What we're really looking for is a bunch of things that will help "save the planet" (though as noted, "saving the planet" is ill-defined). The Model is certainly an excellent tool to have in the box. It's a LOT cleaner than a comparable ICE now, and has room to be even better as the grid cleans up and people generate their own renewable electricity.
 
Nothing is going to save the planet. We need to find somewhere else to live, and Musk is working on that too.

Elon is working on saving a small sample of humans. If we have to leave earth in the next 100 years, if we're lucky 1% of us will manage to go. Might be less than 0,1%.
Even if we could move to Mars at half a million dollars cost for a few million people, that doesn't mean it's doable for hundreds of millions of people. Too many resource scarcities would prevent doing this on a huge scale, at least until the Mars colony can mine and manufacture its own resources.

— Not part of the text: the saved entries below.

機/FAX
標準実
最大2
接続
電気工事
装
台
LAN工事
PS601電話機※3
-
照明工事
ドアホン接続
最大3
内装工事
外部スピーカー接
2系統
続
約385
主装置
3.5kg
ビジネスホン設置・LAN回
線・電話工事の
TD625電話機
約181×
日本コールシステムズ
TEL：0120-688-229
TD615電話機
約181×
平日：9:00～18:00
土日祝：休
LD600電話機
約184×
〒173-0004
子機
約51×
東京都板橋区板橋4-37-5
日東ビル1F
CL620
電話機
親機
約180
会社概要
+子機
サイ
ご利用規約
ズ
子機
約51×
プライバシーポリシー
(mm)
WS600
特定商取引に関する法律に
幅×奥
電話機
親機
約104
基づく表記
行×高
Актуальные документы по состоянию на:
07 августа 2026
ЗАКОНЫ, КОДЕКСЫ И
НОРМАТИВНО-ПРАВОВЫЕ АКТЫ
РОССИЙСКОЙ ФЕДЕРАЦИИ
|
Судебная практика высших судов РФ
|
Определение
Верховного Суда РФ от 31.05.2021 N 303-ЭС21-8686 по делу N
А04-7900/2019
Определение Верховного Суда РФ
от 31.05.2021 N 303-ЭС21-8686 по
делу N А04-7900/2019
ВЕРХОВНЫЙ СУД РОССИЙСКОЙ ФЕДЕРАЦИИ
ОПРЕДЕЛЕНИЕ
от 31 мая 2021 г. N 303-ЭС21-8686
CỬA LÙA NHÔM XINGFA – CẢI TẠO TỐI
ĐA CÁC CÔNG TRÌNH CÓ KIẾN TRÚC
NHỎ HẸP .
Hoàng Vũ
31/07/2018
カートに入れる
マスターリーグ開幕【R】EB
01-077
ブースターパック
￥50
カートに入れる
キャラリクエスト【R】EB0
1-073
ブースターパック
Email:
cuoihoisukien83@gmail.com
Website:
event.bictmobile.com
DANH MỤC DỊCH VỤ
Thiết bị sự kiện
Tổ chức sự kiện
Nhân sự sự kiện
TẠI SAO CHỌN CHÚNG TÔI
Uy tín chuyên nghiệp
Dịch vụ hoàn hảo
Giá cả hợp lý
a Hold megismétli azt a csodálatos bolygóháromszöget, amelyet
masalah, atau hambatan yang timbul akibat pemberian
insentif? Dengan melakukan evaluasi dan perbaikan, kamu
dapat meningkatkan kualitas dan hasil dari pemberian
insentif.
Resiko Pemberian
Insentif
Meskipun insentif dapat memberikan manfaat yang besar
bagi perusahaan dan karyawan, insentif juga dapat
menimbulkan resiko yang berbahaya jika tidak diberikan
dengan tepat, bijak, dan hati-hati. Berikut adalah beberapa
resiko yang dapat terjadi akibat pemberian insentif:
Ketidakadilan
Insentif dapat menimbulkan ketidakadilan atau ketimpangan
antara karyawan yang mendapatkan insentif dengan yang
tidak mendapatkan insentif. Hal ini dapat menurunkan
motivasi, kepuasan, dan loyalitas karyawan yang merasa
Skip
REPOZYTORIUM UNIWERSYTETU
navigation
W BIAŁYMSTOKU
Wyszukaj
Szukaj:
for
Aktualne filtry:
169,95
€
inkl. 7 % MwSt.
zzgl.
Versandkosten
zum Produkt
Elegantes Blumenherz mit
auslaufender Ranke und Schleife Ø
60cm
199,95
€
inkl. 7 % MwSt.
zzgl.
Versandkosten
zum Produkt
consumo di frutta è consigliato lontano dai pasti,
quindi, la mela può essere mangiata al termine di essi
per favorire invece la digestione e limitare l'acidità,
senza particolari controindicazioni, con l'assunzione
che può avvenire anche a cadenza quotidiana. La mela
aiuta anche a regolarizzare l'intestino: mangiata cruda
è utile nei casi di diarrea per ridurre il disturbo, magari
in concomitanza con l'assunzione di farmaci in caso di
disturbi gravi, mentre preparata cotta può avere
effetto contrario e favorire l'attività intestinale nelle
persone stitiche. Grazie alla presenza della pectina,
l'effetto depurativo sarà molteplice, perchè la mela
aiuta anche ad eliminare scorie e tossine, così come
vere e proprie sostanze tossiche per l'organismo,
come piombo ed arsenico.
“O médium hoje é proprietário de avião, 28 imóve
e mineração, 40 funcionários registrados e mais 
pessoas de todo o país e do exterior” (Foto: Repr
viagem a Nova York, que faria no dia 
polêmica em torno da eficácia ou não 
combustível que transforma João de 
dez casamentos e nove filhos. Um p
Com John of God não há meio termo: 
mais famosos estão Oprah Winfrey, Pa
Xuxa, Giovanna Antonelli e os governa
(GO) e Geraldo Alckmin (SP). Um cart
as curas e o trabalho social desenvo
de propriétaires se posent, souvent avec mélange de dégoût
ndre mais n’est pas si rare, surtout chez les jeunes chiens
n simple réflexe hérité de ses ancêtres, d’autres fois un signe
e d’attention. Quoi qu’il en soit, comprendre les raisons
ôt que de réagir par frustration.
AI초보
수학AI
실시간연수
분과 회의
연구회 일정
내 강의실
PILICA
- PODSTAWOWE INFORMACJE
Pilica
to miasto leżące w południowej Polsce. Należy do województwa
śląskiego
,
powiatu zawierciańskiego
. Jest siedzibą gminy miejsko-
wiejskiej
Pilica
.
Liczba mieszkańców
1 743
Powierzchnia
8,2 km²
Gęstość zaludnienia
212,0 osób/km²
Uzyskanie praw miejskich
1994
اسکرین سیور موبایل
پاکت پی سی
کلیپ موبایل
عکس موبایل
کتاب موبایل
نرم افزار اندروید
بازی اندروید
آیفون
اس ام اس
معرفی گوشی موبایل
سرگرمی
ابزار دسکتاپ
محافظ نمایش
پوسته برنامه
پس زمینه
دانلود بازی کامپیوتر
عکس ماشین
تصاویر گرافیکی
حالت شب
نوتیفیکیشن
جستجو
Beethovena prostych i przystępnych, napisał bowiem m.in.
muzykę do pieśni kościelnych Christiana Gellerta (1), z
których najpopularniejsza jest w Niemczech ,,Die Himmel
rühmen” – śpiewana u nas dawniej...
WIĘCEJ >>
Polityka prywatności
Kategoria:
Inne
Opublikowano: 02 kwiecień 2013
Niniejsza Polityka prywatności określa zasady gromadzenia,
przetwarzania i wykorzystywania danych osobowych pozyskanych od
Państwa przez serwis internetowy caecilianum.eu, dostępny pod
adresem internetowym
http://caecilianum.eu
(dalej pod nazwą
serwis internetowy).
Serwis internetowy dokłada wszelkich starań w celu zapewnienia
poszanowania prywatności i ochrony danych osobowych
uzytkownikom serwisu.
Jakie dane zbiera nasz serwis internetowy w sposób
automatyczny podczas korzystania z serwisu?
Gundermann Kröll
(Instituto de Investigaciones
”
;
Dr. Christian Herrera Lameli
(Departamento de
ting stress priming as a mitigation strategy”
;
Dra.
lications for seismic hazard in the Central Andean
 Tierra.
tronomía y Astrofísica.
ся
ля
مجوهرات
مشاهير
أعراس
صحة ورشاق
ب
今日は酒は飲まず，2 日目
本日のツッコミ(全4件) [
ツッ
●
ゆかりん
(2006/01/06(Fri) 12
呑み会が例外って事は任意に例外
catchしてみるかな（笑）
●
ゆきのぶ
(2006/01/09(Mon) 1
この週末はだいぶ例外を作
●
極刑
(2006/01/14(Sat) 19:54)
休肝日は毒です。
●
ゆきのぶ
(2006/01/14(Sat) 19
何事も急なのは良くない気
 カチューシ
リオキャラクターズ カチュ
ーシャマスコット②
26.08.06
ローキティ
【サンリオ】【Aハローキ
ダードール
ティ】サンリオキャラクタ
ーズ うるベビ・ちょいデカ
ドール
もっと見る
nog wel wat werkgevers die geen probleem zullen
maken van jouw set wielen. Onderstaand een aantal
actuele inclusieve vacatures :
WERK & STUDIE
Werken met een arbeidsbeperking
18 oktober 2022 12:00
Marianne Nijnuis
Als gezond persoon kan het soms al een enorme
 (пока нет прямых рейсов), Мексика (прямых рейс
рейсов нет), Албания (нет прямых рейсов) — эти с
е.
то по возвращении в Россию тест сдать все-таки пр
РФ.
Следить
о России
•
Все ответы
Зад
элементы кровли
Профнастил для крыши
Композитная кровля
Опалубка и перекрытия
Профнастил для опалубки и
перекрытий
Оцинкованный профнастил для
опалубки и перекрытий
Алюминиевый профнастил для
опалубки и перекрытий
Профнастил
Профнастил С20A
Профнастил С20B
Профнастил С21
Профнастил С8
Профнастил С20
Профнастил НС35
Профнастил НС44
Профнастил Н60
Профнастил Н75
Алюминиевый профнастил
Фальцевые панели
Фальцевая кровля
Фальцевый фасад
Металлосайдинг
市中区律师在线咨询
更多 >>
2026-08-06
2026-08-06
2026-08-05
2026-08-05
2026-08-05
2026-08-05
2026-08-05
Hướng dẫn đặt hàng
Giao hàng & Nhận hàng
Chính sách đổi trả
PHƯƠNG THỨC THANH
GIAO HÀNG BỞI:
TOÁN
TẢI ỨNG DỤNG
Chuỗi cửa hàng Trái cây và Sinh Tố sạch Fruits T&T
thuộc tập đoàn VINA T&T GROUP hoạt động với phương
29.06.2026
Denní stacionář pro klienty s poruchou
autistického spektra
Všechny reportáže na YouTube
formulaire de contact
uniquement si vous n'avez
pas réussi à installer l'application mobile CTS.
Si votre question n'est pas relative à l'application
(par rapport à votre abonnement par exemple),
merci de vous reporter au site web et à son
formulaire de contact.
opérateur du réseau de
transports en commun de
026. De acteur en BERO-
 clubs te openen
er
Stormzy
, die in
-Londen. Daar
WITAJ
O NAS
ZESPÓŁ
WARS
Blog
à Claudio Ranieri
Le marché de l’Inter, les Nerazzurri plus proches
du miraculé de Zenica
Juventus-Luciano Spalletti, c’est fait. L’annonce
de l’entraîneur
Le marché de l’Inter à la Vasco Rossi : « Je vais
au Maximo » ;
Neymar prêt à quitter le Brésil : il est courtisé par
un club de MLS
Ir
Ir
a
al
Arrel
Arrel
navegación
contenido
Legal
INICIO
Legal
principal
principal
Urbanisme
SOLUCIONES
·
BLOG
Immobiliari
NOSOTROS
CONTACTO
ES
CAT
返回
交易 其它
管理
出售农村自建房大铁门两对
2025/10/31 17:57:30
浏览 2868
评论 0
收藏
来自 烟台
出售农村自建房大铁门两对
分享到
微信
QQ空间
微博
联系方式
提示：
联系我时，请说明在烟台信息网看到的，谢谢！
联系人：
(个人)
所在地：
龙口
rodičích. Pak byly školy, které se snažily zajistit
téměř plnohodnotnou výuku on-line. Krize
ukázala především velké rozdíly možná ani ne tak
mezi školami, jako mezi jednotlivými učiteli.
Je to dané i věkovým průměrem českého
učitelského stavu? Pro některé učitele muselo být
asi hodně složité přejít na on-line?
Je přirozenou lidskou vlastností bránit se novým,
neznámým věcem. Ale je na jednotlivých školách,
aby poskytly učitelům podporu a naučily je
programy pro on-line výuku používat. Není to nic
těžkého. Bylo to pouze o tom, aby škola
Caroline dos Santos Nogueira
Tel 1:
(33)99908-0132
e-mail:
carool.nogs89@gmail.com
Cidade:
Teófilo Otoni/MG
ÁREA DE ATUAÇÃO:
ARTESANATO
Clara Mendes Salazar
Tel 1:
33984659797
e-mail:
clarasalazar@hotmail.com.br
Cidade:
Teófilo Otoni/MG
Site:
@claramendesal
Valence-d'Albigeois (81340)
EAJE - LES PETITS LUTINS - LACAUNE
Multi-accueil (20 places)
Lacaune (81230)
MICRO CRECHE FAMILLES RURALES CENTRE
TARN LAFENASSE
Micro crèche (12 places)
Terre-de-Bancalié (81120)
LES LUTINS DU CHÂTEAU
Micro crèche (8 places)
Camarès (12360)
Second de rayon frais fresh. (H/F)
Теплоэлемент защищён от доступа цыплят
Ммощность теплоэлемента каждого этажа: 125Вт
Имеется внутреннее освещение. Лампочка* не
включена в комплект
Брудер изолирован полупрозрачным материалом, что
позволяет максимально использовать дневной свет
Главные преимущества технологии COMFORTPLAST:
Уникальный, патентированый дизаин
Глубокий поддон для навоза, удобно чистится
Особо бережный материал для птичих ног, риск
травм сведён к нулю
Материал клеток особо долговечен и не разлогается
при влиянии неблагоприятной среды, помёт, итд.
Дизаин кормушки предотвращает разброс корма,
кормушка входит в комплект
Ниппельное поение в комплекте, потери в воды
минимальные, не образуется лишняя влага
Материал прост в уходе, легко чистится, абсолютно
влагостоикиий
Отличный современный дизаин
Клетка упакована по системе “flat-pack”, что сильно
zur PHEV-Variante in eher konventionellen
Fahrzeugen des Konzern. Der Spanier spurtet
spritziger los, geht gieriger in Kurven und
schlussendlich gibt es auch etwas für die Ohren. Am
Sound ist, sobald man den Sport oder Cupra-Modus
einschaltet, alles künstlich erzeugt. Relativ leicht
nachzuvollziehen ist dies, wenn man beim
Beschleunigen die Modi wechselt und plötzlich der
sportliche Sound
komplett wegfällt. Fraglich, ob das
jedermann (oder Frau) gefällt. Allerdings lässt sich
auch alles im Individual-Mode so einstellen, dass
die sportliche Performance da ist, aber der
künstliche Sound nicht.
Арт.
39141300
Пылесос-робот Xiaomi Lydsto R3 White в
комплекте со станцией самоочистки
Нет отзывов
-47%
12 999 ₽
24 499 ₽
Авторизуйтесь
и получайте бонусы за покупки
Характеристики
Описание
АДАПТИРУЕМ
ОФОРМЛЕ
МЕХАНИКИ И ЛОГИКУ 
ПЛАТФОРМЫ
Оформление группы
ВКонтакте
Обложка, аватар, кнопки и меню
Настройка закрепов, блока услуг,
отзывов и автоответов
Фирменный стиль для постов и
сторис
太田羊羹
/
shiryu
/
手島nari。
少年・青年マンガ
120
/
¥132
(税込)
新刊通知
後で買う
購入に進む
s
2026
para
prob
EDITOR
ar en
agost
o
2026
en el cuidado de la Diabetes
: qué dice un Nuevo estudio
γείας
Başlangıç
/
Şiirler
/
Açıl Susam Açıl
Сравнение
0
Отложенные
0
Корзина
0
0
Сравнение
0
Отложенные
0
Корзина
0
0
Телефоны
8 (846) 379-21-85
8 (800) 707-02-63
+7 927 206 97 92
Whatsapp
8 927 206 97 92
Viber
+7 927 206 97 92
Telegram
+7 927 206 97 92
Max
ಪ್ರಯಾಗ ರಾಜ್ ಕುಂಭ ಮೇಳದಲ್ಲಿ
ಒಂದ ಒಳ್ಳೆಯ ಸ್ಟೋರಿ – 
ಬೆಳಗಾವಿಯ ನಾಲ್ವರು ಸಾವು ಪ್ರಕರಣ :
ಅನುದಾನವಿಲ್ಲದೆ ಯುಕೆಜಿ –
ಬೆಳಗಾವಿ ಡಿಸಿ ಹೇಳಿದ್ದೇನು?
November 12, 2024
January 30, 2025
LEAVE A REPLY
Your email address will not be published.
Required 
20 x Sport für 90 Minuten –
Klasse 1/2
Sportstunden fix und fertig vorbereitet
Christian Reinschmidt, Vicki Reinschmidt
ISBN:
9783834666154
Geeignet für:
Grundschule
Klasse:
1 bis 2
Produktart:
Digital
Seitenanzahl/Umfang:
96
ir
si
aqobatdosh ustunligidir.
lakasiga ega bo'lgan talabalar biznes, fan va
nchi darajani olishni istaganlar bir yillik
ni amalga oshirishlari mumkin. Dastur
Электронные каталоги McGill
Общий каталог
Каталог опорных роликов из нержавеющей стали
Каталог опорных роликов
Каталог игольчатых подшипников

Don't fool yourself. We must keep the earth livable for humans.
 
The planet doesn't exactly need to be "saved", anyway. The earth would carry on just fine without us, until it is scorched by the the aging Sun as its luminosity gradually increases, then eventually engulfed when the Sun turns into a Red Giant.

Yes, and if humanity is still around and has not found a manner in which to migrate to an outer planet or exoplanet then shame on humanity.
 
To provide a 300 mile range with today's battery technology means carrying around a lot of weight. Why does Model S need a 300 mile range? Based on all available data a daily range of 100 miles would be more than adequate for 99% of the population's needs. Providing for 300 miles requires using power to move the extra weight of batteries. This is clearly not an efficient use of electricity and coal.
A Model S owner needing to go across country could (most likely would) rent a vehicle.
Secondly, the luxury fitments of Model S (and Model X) also add what I believe to be unnecessary weight. An example is the complex motorized door handle which is nothing more than a designer's whim.
Model X is a behemoth waiting in the wings. Heavier still than Model S and burning even more electricity and coal to move tons of car and usually only one occupant.
Step back for a moment. Sure Model s is a beautiful looking car and will have great performance BUT... Is this really the best way to spend 500 million of taxpayer loans. I for one would have been much happier to see a small commuter vehicle that truly could help to save the planet and the pockets of the middle class. The annoying thing is that Elon Musk and the engineering team could have pulled it off. Instead they chose ego over eco and built a luxury saloon for the wealthy.

Speak for yourself. Nothing you said above applies to me or anyone that I know. Pfft!